而是笑了笑說:“相請不如偶遇,久聞禪師佛法高明,秀心對這些只讀了個囫圇,不解深意,若是大師有閑暇,可否解惑一二。”

石之軒道:“佛法讀的再多,又有何用?”他說:“倒不如統統撕了的好。”說到這裏,他眼中帶上了三分狂傲,碧秀心不揭穿他,他卻不耐煩與她演戲了。這個時候,他有空去撩碧秀心,還不如考慮一下一統魔門的大業。

而且這個時候,宋缺已經找到席應了。

石之軒可以感應到宋缺的氣息移動。

江離當然也可以。

她饒有興致的看了過去。

在她腦海中,呈現出了一個立體的,與眼中看到並不太相同的世界。

碧秀心此時《慈航劍典》修為尚不到家,卻是遜上一籌,感應有些模糊,只能確定大概範圍而已。在她看來,只能確定宋缺在城中,但這對此時毫無幫助,只是廢話而已。

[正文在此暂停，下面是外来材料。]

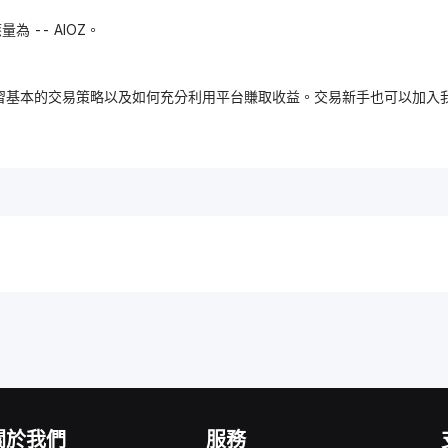
量為 -- AIOZ。
，免費學習基本的交易策略以及如何充分利用平台賺取收益。交易新手也可以
關於我們
服務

宋缺輕功厚重樸實,但走起來並不慢,他又是拼力而為,直接縱身越過城墻,往人群哭喊聲最濃的地方去,自然一下子就找著了他。

席應此時正在強攻宋家主宅。

他在城中肆虐一陣,開始還痛快,後來便覺得這些人對宋缺並不重要,傷不到筋骨,因此換了目標。半個時辰過去,小菜吃了,當然就該上正餐了。

如今石之軒許諾的一個時辰,才過去一半多,席應仍然十分囂張。他知道石之軒這種人,話從來不肯說滿,而且他既然答應了,至少這個時候不可能翻臉,因此決定滿一個時辰便走,卻沒有想到石之軒轉身就把他給賣了。

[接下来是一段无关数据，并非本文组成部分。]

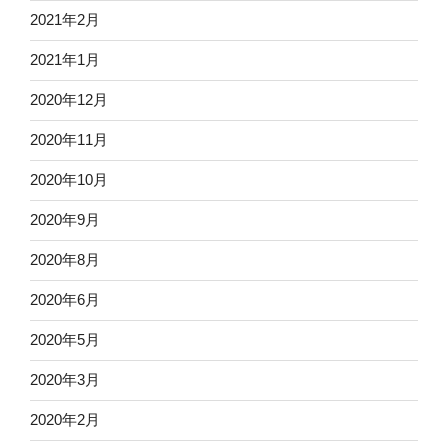
2021年2月
2021年1月
2020年12月
2020年11月
2020年10月
2020年9月
2020年8月
2020年6月
2020年5月
2020年3月
2020年2月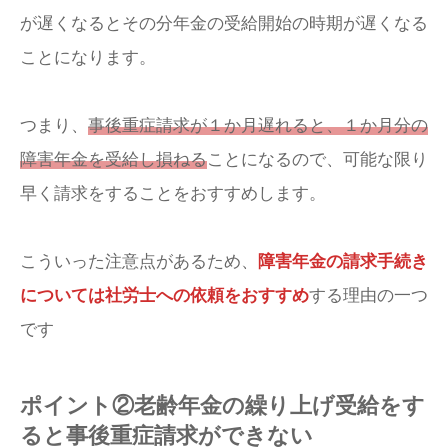
が遅くなるとその分年金の受給開始の時期が遅くなる
ことになります。
つまり、
事後重症請求が１か月遅れると、１か月分の
障害年金を受給し損ねる
ことになるので、可能な限り
早く請求をすることをおすすめします。
こういった注意点があるため、
障害年金の請求手続き
については社労士への依頼をおすすめ
する理由の一つ
です
ポイント②老齢年金の繰り上げ受給をす
ると事後重症請求ができない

前一刻,席應還把宋智和解暉當猴子耍弄,下一刻,席應正面迎上了宋缺。

暴怒的宋缺。

宋缺周身的壓力凜然如淵海,浩浩蕩蕩似長江,就這麽挾持而來。好好地白日,雨也停了,此時仿佛受到他心情的影響,竟是黑沈沈的一片。天空仿佛都響起了本不存在的驚雷聲,整片天地都在顫抖。

他手上握著刀。

從越過山崖開始,宋缺的刀便在手上,沒有拿下。

席應楞了一下。

作為一個高手,本不該犯下這樣的錯誤,但是自從敗給宋缺,這便仿佛成了他的心魔。以至於心中想到宋缺他就有不斷地火氣往外冒,而一看到宋缺,他頓時又慫了。哪怕再想把宋缺千刀萬剮,他打不過宋缺,甚至要死在宋缺手上,這才是不爭的事實。

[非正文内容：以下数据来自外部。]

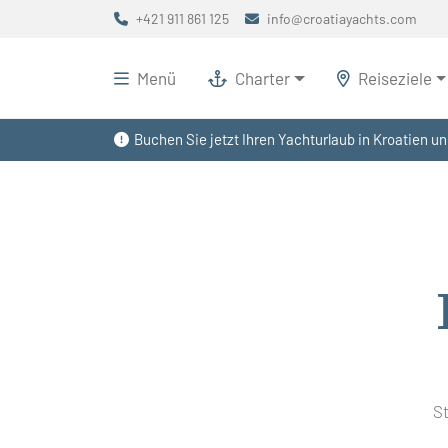
+421 911 861 125
info@croatiayachts.com
Menü
Charter
Reiseziele
Buchen Sie jetzt Ihren Yachturlaub in Kroatien un
S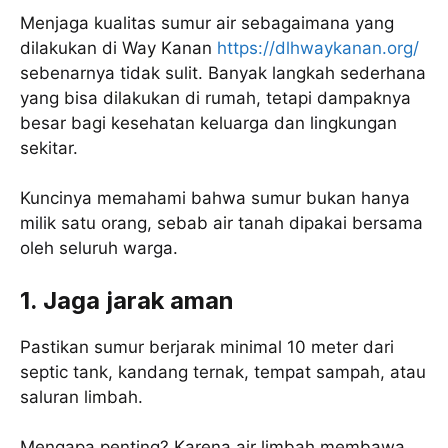
Menjaga kualitas sumur air sebagaimana yang
dilakukan di Way Kanan
https://dlhwaykanan.org/
sebenarnya tidak sulit. Banyak langkah sederhana
yang bisa dilakukan di rumah, tetapi dampaknya
besar bagi kesehatan keluarga dan lingkungan
sekitar.
Kuncinya memahami bahwa sumur bukan hanya
milik satu orang, sebab air tanah dipakai bersama
oleh seluruh warga.
1. Jaga jarak aman
Pastikan sumur berjarak minimal 10 meter dari
septic tank, kandang ternak, tempat sampah, atau
saluran limbah.
Mengapa penting? Karena air limbah membawa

“大兄!”宋智眼眶含淚,他身上帶著多處傷痕,雖不致命,臉色看上去也不大好,說:“你終是到了。”

不過離開兩三個時辰,這裏就成了一片人間煉獄。

宋缺點了點頭,眸中森然一片,說:“辛苦二弟了,這廝交給我。”

席應只失神剎那,陡然便回魂了。

他見宋缺在這個時候,竟然還有閑工夫跟他那個廢物弟弟敘舊,頓時覺得自己未免被宋缺太過看輕了。是,他確實打不過宋缺,但是宋缺這麽輕視他,卻也讓席應心中憋了一口氣。這會功夫,也顧不得去想石之軒到底搞什麽幺蛾子了。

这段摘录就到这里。